Entrevista:O Estado inteligente

quinta-feira, julho 06, 2006

Um sócio perigoso editorial O Estado de S. Paulo

6/7/2006

Já enfraquecido pela crise interna, o Mercosul vinculou seu destino
aos humores e ambições do mais controvertido governante da América
Latina, o presidente venezuelano Hugo Chávez. Ele terá poder de voto
e de veto em todas as negociações internacionais do bloco, ampliado
na terça-feira com o ingresso formal da Venezuela. Essa nova condição
reforça sua influência regional, em parte custeada pela distribuição
de petrodólares.

A crise do Mercosul foi levada a Caracas, local da cerimônia, pelos
presidentes do Paraguai e do Uruguai, descontentes com o
funcionamento do bloco. O presidente Luiz Inácio Lula da Silva
atribuiu a interesses eleitorais as críticas ao Brasil e à Argentina,
mas prometeu trabalhar para reduzir as assimetrias no Mercosul. Usará
para isso, dentro dos limites legais, dinheiro do BNDES. Mas o
presidente venezuelano tem mostrado maior competência na compra de
lealdades.

A chegada do novo sócio, a Venezuela, foi saudada pelos presidentes
do Mercosul com manifestações de apoio político e também com pedidos.
Os presidentes da Argentina e do Paraguai apresentaram-se com a
devoção de Reis Magos, mas, em vez de oferecer mirra, ouro e incenso,
foram buscar dinheiro para suas dívidas.

Como de costume, o presidente Luiz Inácio Lula da Silva levou um
presente sem nada pedir em troca. Apoiou em público, pela primeira
vez, a candidatura da Venezuela a um posto rotativo no Conselho de
Segurança das Nações Unidas.

Horas antes da cerimônia de admissão, dois jatos Sukhoi, russos,
voaram sobre a capital do país, Caracas, num ensaio para o
aniversário da independência venezuelana, celebrado ontem. Ao
anunciar, há dias, a compra desses aviões e de outros armamentos,
Chávez declarou-se preparado para repelir uma invasão americana.
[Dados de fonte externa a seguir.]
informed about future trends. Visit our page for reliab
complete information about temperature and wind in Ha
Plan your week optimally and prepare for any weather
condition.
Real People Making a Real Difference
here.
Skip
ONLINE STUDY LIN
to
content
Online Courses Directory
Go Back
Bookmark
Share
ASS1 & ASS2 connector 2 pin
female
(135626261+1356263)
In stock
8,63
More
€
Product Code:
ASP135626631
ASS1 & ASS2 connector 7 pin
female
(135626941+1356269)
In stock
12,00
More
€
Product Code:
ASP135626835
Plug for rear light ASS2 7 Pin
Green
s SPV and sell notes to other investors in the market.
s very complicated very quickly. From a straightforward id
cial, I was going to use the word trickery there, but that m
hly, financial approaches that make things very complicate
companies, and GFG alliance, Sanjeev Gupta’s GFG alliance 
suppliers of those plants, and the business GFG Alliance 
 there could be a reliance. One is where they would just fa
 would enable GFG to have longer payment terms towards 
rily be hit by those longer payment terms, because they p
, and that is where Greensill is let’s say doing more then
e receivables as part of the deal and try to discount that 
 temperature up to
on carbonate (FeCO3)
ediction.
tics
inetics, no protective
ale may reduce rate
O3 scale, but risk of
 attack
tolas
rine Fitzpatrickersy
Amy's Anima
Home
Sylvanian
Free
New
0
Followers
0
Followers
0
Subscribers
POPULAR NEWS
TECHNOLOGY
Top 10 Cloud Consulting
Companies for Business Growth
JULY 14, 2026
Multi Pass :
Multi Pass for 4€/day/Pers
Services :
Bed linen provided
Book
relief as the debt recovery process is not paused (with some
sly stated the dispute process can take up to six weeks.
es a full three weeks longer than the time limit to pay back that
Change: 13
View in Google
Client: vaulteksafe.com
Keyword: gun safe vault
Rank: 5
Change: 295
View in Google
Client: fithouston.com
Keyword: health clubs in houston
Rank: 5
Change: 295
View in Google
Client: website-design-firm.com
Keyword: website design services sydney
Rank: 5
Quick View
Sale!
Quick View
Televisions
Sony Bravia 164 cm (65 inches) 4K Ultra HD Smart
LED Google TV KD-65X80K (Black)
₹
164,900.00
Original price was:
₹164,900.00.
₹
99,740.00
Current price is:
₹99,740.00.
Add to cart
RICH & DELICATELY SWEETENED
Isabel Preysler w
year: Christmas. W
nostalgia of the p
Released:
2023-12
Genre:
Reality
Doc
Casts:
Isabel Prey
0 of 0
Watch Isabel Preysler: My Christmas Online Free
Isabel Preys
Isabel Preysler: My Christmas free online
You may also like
Não haverá invasão, disse na terça-feira o embaixador dos Estados
Unidos, William Brownfield, comentando a preparação militar da
Venezuela. Essa declaração não deve fazer diferença para o inventor
da Alba, a Alternativa Bolivariana para os Povos da América, apoiada
até agora pelo presidente boliviano Evo Morales e pelo ditador cubano
Fidel Castro.

Chávez inventou a Alba como reação ao projeto da Alca, a Área de
Livre Comércio das Américas. Esse dado seria desprezível, se o
presidente da Venezuela não fosse agora um dos mandatários do
Mercosul. Qualquer plano de aproximação comercial do bloco sul-
americano com os Estados Unidos terá de passar pelo crivo de suas
ambições políticas.

Chávez entra no Mercosul com a força de quem tem dólares para
distribuir. Anteontem, o presidente da Argentina, Néstor Kirchner,
confirmou estudos conjuntos para o lançamento de um bônus binacional.
Seria um papel da dívida argentina com garantia venezuelana. Chávez
já aplicou cerca de US$ 3 bilhões em títulos argentinos.

Além dos presidentes do Brasil, da Argentina, do Paraguai e do
Uruguai, participou da cerimônia de adesão, como convidado especial,
o boliviano Evo Morales. O presidente venezuelano foi seu aliado e
orientador nos atos de truculência contra a Petrobrás e o Brasil.
Morales havia planejado conversar com Lula sobre o preço do gás
vendido ao Brasil. Lula repeliu a tentativa, deixando a negociação
aos Ministérios e à Petrobrás.

Também o presidente do Paraguai, Nicanor Duarte, se dispõe a depender
do governo venezuelano, tentando vender-lhe títulos para financiar a
dívida relativa à Usina de Itaipu. Chávez prometeu criar uma comissão
para estudar o assunto. O Brasil custeou a construção da usina e os
credores daquela dívida são o Tesouro brasileiro e a Eletrobrás. O
Brasil, disse Lula, não recebeu nenhuma proposta sobre o assunto.

Segundo o diário El Nacional, de Caracas, o presidente Lula tentaria,
com o ingresso da Venezuela no Mercosul, criar condições para
controlar os destemperos de Chávez. "Ninguém vai importar ou vender
ideologia", disse Lula na terça-feira, tentando eliminar os temores
despertados pela figura de Chávez. Mas o presidente venezuelano não
precisa vender ideologia. Basta-lhe comprar lealdades com seus
petrodólares. O mercado, em boa parte da América do Sul, está
propício a negócios desse tipo. Com isso, a influência regional do
presidente brasileiro, já escassa, continuará a minguar.